━━━━━ Records for the task ━━━━━
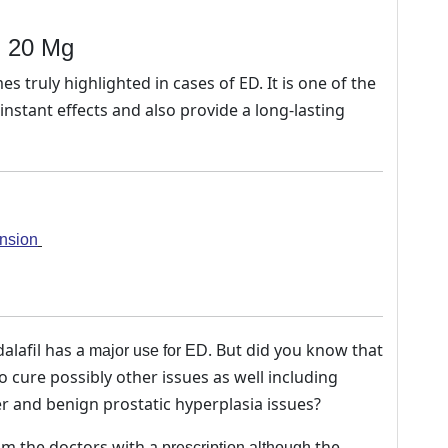
l) 20 Mg
 truly highlighted in cases of ED. It is one of the
nstant effects and also provide a long-lasting
ension
alafil has a
. But did you know that
major use for ED
cure possibly other issues as well including
r and benign prostatic hyperplasia issues?
m the doctors with a
the
prescription although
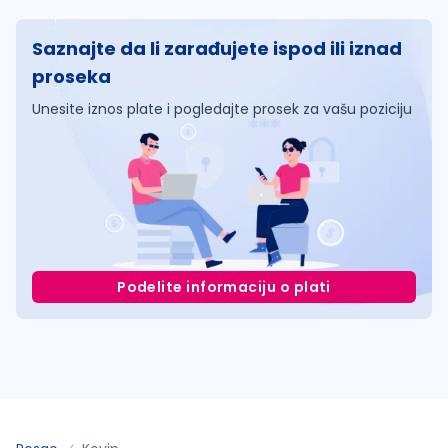
Saznajte da li zarađujete ispod ili iznad
proseka
Unesite iznos plate i pogledajte prosek za vašu poziciju
Podelite informaciju o plati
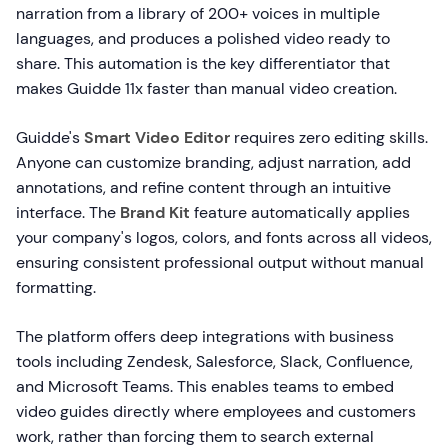
narration from a library of 200+ voices in multiple
languages, and produces a polished video ready to
share. This automation is the key differentiator that
makes Guidde 11x faster than manual video creation.
Guidde's
Smart Video Editor
requires zero editing skills.
Anyone can customize branding, adjust narration, add
annotations, and refine content through an intuitive
interface. The
Brand Kit
feature automatically applies
your company's logos, colors, and fonts across all videos,
ensuring consistent professional output without manual
formatting.
The platform offers deep integrations with business
tools including Zendesk, Salesforce, Slack, Confluence,
and Microsoft Teams. This enables teams to embed
video guides directly where employees and customers
work, rather than forcing them to search external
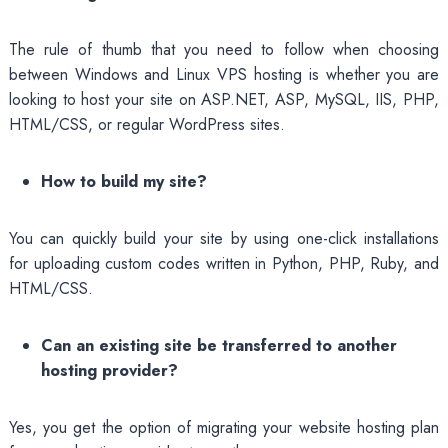
The rule of thumb that you need to follow when choosing
between Windows and Linux VPS hosting is whether you are
looking to host your site on ASP.NET, ASP, MySQL, IIS, PHP,
HTML/CSS, or regular WordPress sites.
How to build my site?
You can quickly build your site by using one-click installations
for uploading custom codes written in Python, PHP, Ruby, and
HTML/CSS.
Can an existing site be transferred to another
hosting provider?
Yes, you get the option of migrating your website hosting plan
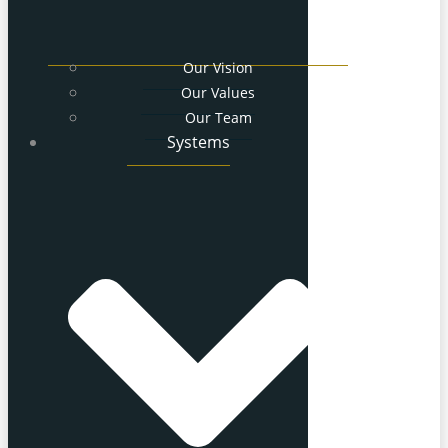
Our Vision
Our Values
Our Team
Systems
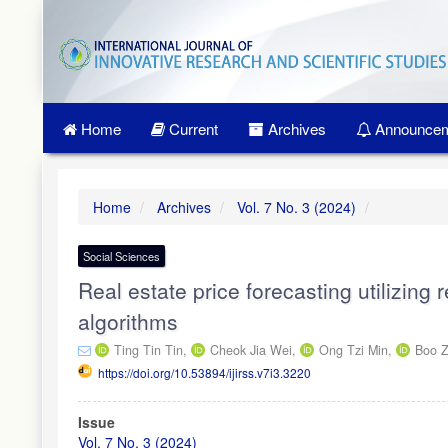
Quick
jump
to
page
content
Main
Home
Current
Archives
Announcem
Navigation
Main
Content
Sidebar
Home
Archives
Vol. 7 No. 3 (2024)
Social Sciences
Real estate price forecasting utilizing
algorithms
Ting Tin Tin,
Cheok Jia Wei,
Ong Tzi Min,
Boo 
https://doi.org/10.53894/ijirss.v7i3.3220
Article
Issue
Sidebar
Vol. 7 No. 3 (2024)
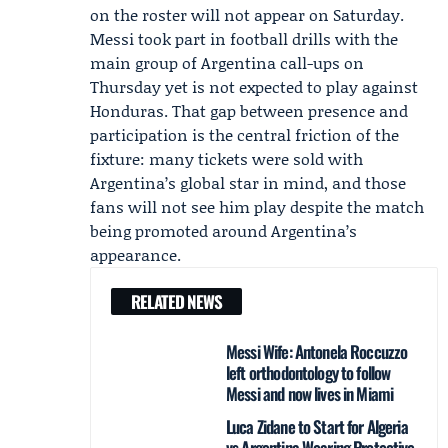
on the roster will not appear on Saturday.
Messi took part in football drills with the
main group of Argentina call-ups on
Thursday yet is not expected to play against
Honduras. That gap between presence and
participation is the central friction of the
fixture: many tickets were sold with
Argentina’s global star in mind, and those
fans will not see him play despite the match
being promoted around Argentina’s
appearance.
RELATED NEWS
Messi Wife: Antonela Roccuzzo
left orthodontology to follow
Messi and now lives in Miami
Luca Zidane to Start for Algeria
vs Argentina Wearing Protective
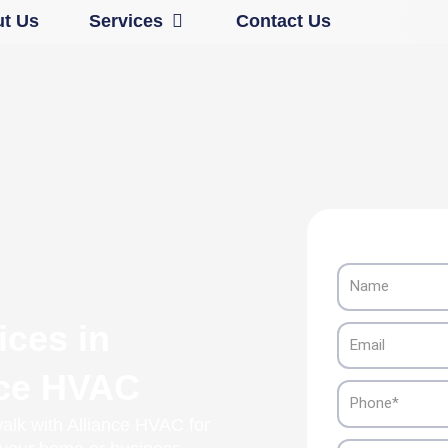
Open Services
t Us
Services
Contact Us
Name
ices in
Email
nce HVAC
Phone
alk with Alliance HVAC for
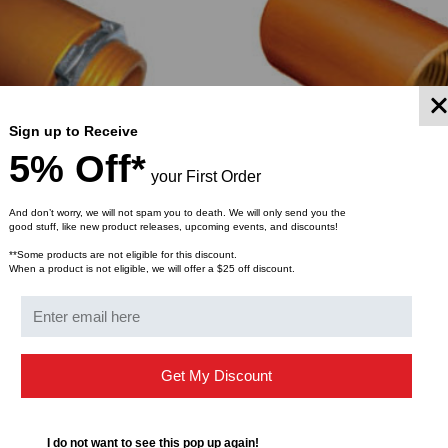
Sign up to Receive
5% Off*
your First Order
And don’t worry, we will not spam you to death. We will only send you the
good stuff, like new product releases, upcoming events, and discounts!
T
PREMIER CONDUIT
**Some products are not eligible for this discount.
ized Aluminum ETL
Premier Anodized Aluminum 
When a product is not eligible, we will offer a $25 off discount.
 Adapter 3/4 - 2 Inch
HDPE/Riser/Plenum Coupler 3/4
lenum)
$15.05
$19.98
$13.32
ROM
FROM
FROM
Get My Discount
YMENT SYSTEMS
STICKLERS
TD (Fiber to the
Sticklers™ Pro360™ Touchless
sure
Connector Cleaner (Tool Only)
I do not want to see this pop up again!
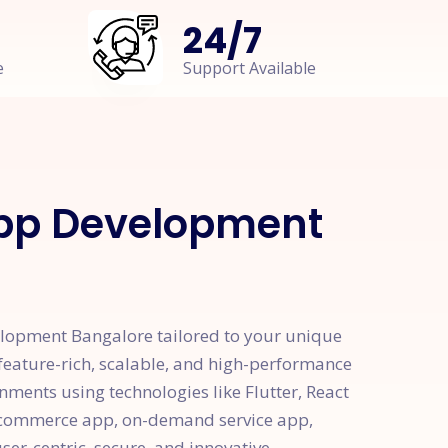
24
/
7
e
Support Available
App Development
elopment Bangalore tailored to your unique
eature-rich, scalable, and high-performance
nments using technologies like Flutter, React
 e-commerce app, on-demand service app,
ser-centric, secure, and innovative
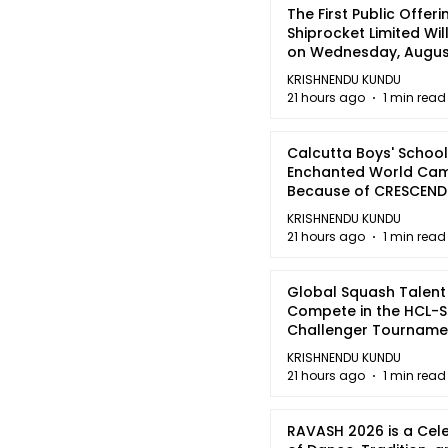
The First Public Offeri
Shiprocket Limited Wil
on Wednesday, August
2026
KRISHNENDU KUNDU
21 hours ago
1 min read
Calcutta Boys' School
Enchanted World Came
Because of CRESCEN
KRISHNENDU KUNDU
21 hours ago
1 min read
Global Squash Talent
Compete in the HCL-S
Challenger Tournamen
Kolkata
KRISHNENDU KUNDU
21 hours ago
1 min read
RAVASH 2026 is a Cel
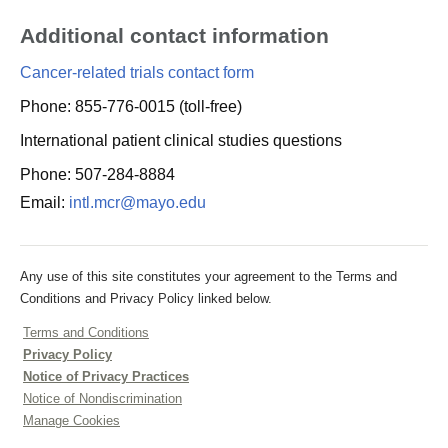
Additional contact information
Cancer-related trials contact form
Phone: 855-776-0015 (toll-free)
International patient clinical studies questions
Phone: 507-284-8884
Email:
intl.mcr@mayo.edu
Any use of this site constitutes your agreement to the Terms and
Conditions and Privacy Policy linked below.
Terms and Conditions
Privacy Policy
Notice of Privacy Practices
Notice of Nondiscrimination
Manage Cookies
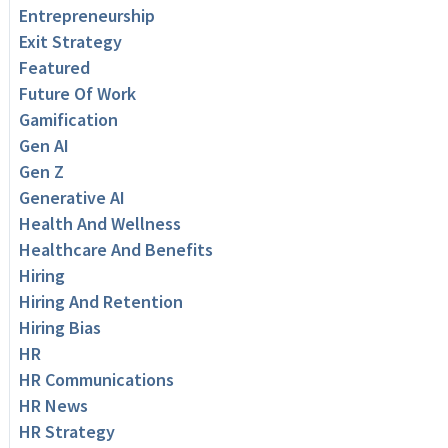
Entrepreneurship
Exit Strategy
Featured
Future Of Work
Gamification
Gen AI
Gen Z
Generative AI
Health And Wellness
Healthcare And Benefits
Hiring
Hiring And Retention
Hiring Bias
HR
HR Communications
HR News
HR Strategy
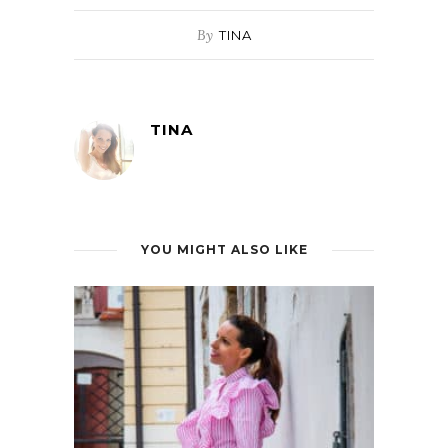
By
TINA
TINA
YOU MIGHT ALSO LIKE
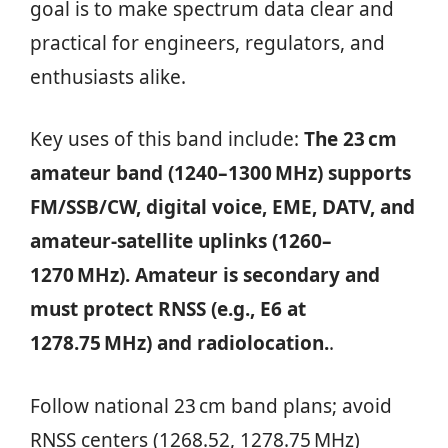
goal is to make spectrum data clear and
practical for engineers, regulators, and
enthusiasts alike.
Key uses of this band include:
The 23 cm
amateur band (1240–1300 MHz) supports
FM/SSB/CW, digital voice, EME, DATV, and
amateur-satellite uplinks (1260–
1270 MHz). Amateur is secondary and
must protect RNSS (e.g., E6 at
1278.75 MHz) and radiolocation.
.
Follow national 23 cm band plans; avoid
RNSS centers (1268.52, 1278.75 MHz)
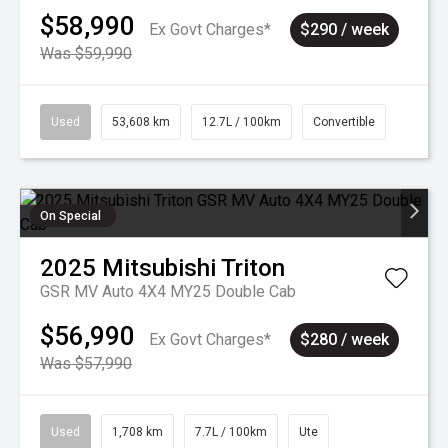
$58,990
Ex Govt Charges*
$290 / week
Was $59,990
Used
53,608 km
12.7L / 100km
Convertible
On Special
2025
Mitsubishi
Triton
GSR MV Auto 4X4 MY25 Double Cab
$56,990
Ex Govt Charges*
$280 / week
Was $57,990
Used
1,708 km
7.7L / 100km
Ute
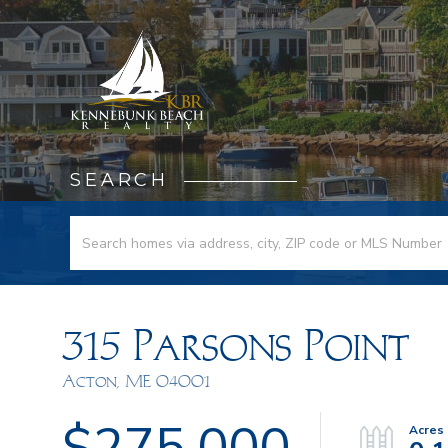
SEARCH
315 Parsons Point
Acton,
ME
04001
$275,000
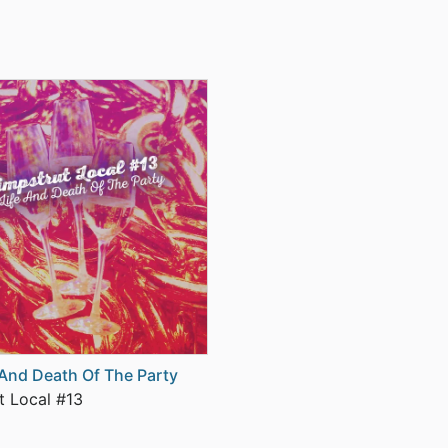
 And Death Of The Party
t Local #13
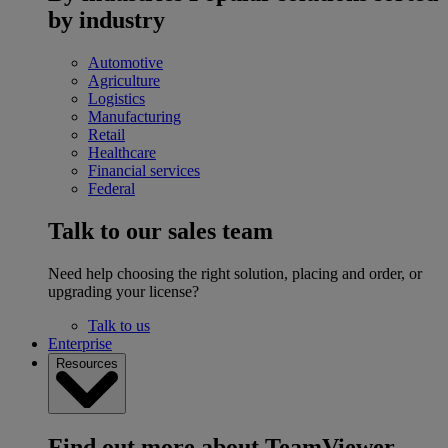
by industry
Automotive
Agriculture
Logistics
Manufacturing
Retail
Healthcare
Financial services
Federal
Talk to our sales team
Need help choosing the right solution, placing and order, or
upgrading your license?
Talk to us
Enterprise
Resources
Find out more about TeamViewer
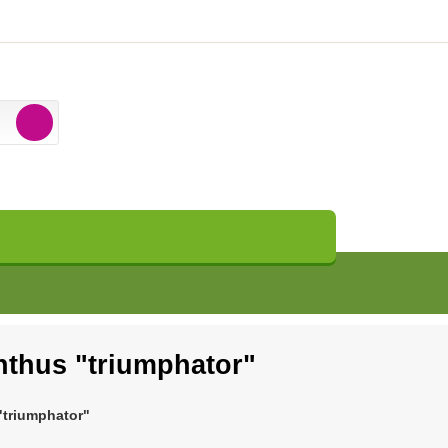
thus "triumphator"
triumphator"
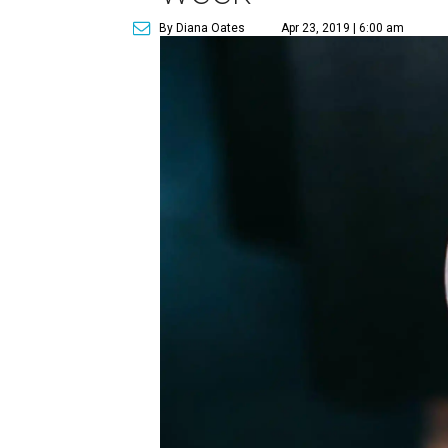
By Diana Oates
Apr 23, 2019 | 6:00 am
━━━━━
_Activity:_
Only the lines above that hold "issues" are wanted. Show every one of them.

_Output below:_
cure possibly other issues as well including
r and benign prostatic hyperplasia issues?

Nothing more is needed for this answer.